DARKER

онлайн журнал ужасов и мистики

УЖАС АМИТИВИЛЛЯ: МОТЕЛЬ ПРИЗРАКОВ

Ливия Луэллин «Аллохтон»

Livia Llewellyn, “Allochthon”1, 2014 ©


Северный Бонневилль, 1934

Рут сидит на кухне дома, построенного компанией, в которой работает ее муж, и медленно перелистывает страницы альбома с вырезками. Часы на книжном шкафу бьют десять. Она слышит, как в другой — единственной жилой — комнате дома одевается Генри. По воскресеньям он делает это нарочито медленно. Имеет право. Из-за двери слышен его голос. Что-то о работе. Что-то о других рабочих. Рут не слушает. Она смотрит на вклеенную в альбом вырезку из какого-то журнала. На фото молодая привлекательная женщина, вроде знаменитость, на отдыхе в тропиках: в безупречно-белой льняной одежде откинулась назад на скамейке, окружающей до невозможности толстый ствол пальмы. Вокруг — идеально подстриженный газон, похожий на бархатистое море, на небе ни облачка. Свободной рукой Рут потирает затылок, представляя, как там жарко, как приятно покалывает кожу на солнце. Она переводит взгляд на потолок. Дому еще нет и года, а из-за постоянно протекающей крыши уже видны разводы от дождя. И плесень. Будто уродливые бутоны расцветают на кремово-белой штукатурке. На дворе лето, но у них тут всегда пасмурно. Только облака и дождь. Она переворачивает страницу. Здесь больше фотографий — мимолетных видений, чем-то привлекших ее внимание в прошлые годы. Но Рут по-прежнему видит пальму, роскошную, высокую и крепкую, и спину женщины, прильнувшую к ней, словно усталая любовница, а вокруг них — пустота, как если бы они были единственными, что когда-либо существовало на земле.

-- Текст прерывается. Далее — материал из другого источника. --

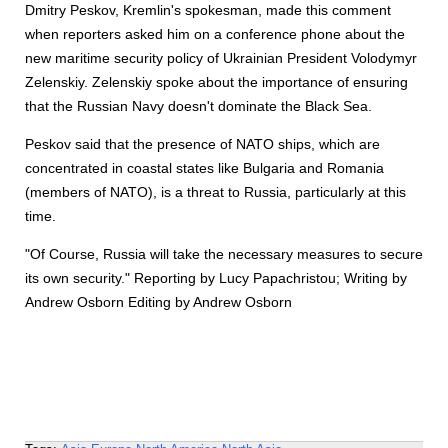
Dmitry Peskov, Kremlin's spokesman, made this comment
when reporters asked him on a conference phone about the
new maritime security policy of Ukrainian President Volodymyr
Zelenskiy. Zelenskiy spoke about the importance of ensuring
that the Russian Navy doesn't dominate the Black Sea.
Peskov said that the presence of NATO ships, which are
concentrated in coastal states like Bulgaria and Romania
(members of NATO), is a threat to Russia, particularly at this
time.
"Of Course, Russia will take the necessary measures to secure
its own security." Reporting by Lucy Papachristou; Writing by
Andrew Osborn Editing by Andrew Osborn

Генри заходит в комнату и берет пальто, знаком показывая, чтобы и она одевалась. Рут сжимает челюсти и закрывает альбом. Она снова дала обещание, которое не хочется выполнять. Впрочем, не настолько все это важно, чтобы спорить, — как ни крути, а действительно пора ехать.

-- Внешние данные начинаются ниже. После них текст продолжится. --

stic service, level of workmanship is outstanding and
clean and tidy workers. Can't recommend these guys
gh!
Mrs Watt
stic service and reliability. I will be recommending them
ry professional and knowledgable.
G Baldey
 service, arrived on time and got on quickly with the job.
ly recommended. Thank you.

Их сосед — коллега мужа — ведет изъеденный ржавчиной автомобиль по проселочной дороге, затем выезжает из городка на импровизированное гравийное «шоссе». Их машина одна из многих: на дороге вытянулся целый караван из побитых жизнью драндулетов. Рут сидит на заднем сиденье рядом с женой соседа, на коленях у нее корзина с рулетиками. Все началось с дружеского приглашения, прозвучавшего среди болтовни и сплетен нескольких женщин в продуктовом магазине, это было раньше на неделе, а теперь вот двинулись одновременно в путь почти сорок человек. Побег на выходные от безотрадного однообразия жизни к небольшому парку вниз по течению Колумбии2, подальше от колоссальной стройки самой большой в мире дамбы, которая через несколько лет должна будет обуздать реку и заставить ее делиться энергией с людьми. Женщины устроят пикник — в складчину, из того, что могут себе позволить, будут болтать и присматривать за детьми. Мужчины будут есть, пить, жаловаться на жен, на работу, на жизнь, а затем поднимутся по тропе: восемь сотен футов вверх, до самой вершины древнего вулканического образования, что носит название Бикон-Рок3.

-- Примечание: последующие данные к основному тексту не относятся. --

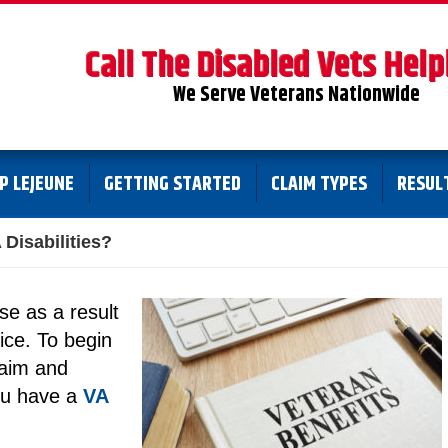
Call The Disabled Vets Help
We Serve Veterans Nationwide
P LEJEUNE
GETTING STARTED
CLAIM TYPES
RESUL
Disabilities?
ise as a result
vice. To begin
claim and
ou have a
VA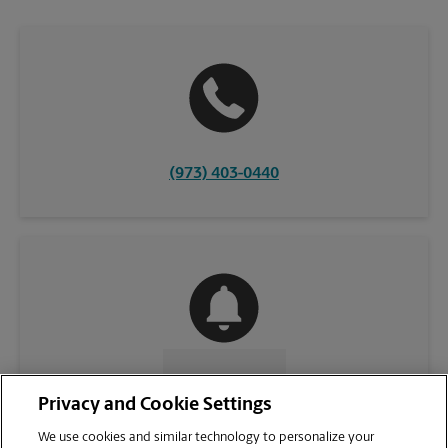
(973) 403-0440
CONTACT US
Privacy and Cookie Settings
We use cookies and similar technology to personalize your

Жена соседа оживлена, взволнована, тараторит без умолку. Зовут ее то ли Билли, то ли Бетти, то ли Бекки — какое-то дурацкое детское имя. Она на четвертом месяце беременности и благодарит судьбу — бесконечно и громогласно — за то, что ее муж жизнь кладет на Управление промышленно-строительными работами4, а в стране ведь столько безработных! Что-то о Депрессии. Что-то о городке. Что-то о школах. Рут не слушает. Она скалит зубы в улыбке, кивает, издает идиотские кудахтающие звуки, как это обычно делают прочие жены, все эти набитые дуры.

Проходит два часа среди рева и дребезжания двигателей развалюх, вдоль дороги монотонно вздымаются поросшие соснами холмы. Образ пальмы покинул ее сознание. Она на газоне одна, а над ней — изломанный зев неба.

Что-то о платьях. Что-то о пикнике. Что-то о пещере…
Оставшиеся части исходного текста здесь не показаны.